Preface Ventures founder says enterprise tech is gearing up for exits

Farooq Abbasi thinks the sector offers large outcomes and is a way to invest in diverse start-ups.

San Francisco-based Preface Ventures is gearing up for more liquidity as covid-19 spurs business activities within the enterprise technology sector and makes an economic case for backing diverse founders.

Farooq Abbasi, founding partner of the early-stage investor, said the pandemic highlighted the importance of enterprise technology, a sector that was already on the upswing before covid-19 and has continued to grow.

“The majority of the IPOs that have done well in the last six months and beyond have been enterprise [and] that’s because the outlook is bright,” Abbasi said. “People often underestimate the size of the market. Everyone uses it.”

Abbasi Preface Ventures
Farooq Abbasi, Preface Ventures

Preface started raising a $23 million institutionally-backed fund at the end of April. The firm previously invested from a friends-and-family fund. Abbasi said the vehicle will invest in enterprise technology and hopes to reach out to diverse founders. The venture firm will focus on security infrastructure, healthcare and fintech.

Abbasi said investors of enterprise technology should expect more chances for large, billion-dollar exits at greater frequencies, which he believes will continue this year. Unlike consumer tech, he said enterprise software attracts a variety of companies interested in not just investing, but in acquiring start-ups.

Palo Alto Networks bought two of Preface’s portfolio companies in the security infrastructure space, RedLock and Zingbox. RedLock was acquired for $173 million in 2018 and Zingbox followed in 2019. Among its other portfolio companies is artificial intelligence security developer Ambient.ai.

Abbasi said there is still a gap in funding for enterprise technologies at the seed stage. He noted that founders of start-ups working on enterprise infrastructure software usually start as engineers in larger companies, and have been quietly working on their solutions and don’t have easy access to VC networks to raise successive funding rounds.

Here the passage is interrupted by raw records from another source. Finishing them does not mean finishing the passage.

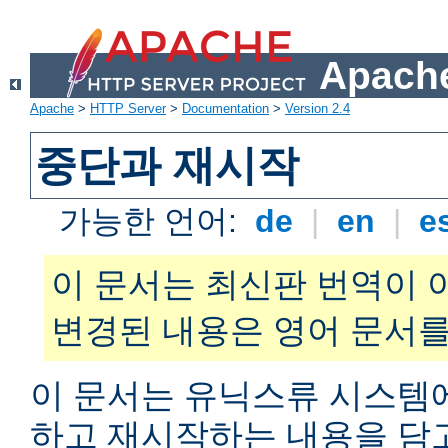
Apache
Apache
>
HTTP Server
>
Documentation
>
Version 2.4
중단과 재시작
가능한 언어:
de
|
en
|
e
이 문서는 최신판 번역이 
변경된 내용은 영어 문서를
이 문서는 유닉스류 시스템
하고 재시작하는 내용을 담고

Still, the enterprise tech sector has seen tremendous growth in the past year and is poised to continue its upward trajectory. Data from Bloomberg showed the enterprise technology sector attracted $30.4 billion from venture capital firms in 2019, almost double from 2018. Companies will continue to evaluate their digital transformation and expand their technology footprint, according to Deloitte. This could lead to more mergers and acquisitions.

Diversity as a strength

Abbasi said founders of enterprise technology start-ups often come from immigrant backgrounds, which is why diversity is a focus for the team at Preface. Part of their investment strategy is to reach out to founders who may not have access to the same networks as others.

Preface’s first fund was also focused on diversity and invested in 23 companies within the same sectors it plans to pursue in its next fund.

“If you look at the most profitable venture capital investments, they are in enterprise infrastructure, and they’re led by vice-presidents of product, and they’re led by immigrants and people from different backgrounds,” he said. “They’re not from the old boys club and they might have an accent, and they might not be able to articulate beautifully the company in the way that a VC wants to receive it. But the way that a VC wants to receive information isn’t necessarily correct.”

Abbasi is also co-founder of Diversity VC, a group seeking to build a network of diverse venture capital professionals and help other venture firms hire talent from different backgrounds.

Abbasi said many companies they work with had founders with an immigrant background. He noted that many of Preface’s LPs also care about diversity and offer a broad network for sourcing. “LPs are excited about the upside and performance, but they’re also excited to help founders who were like them; people who at some point in their career gave them a shot and made a massive impact. We share a similar approach to data and believe there’s a real economic reason for diversity.”

Preface counts among its LPs endowments and funds of funds. More than half of its LPs are females or people of color.

One LP Abbasi singled out is Plexo Capital, led by former GV partner Lo Toney, who launched the firm to invest as an LP in underrepresented female and diverse managers and directly into companies.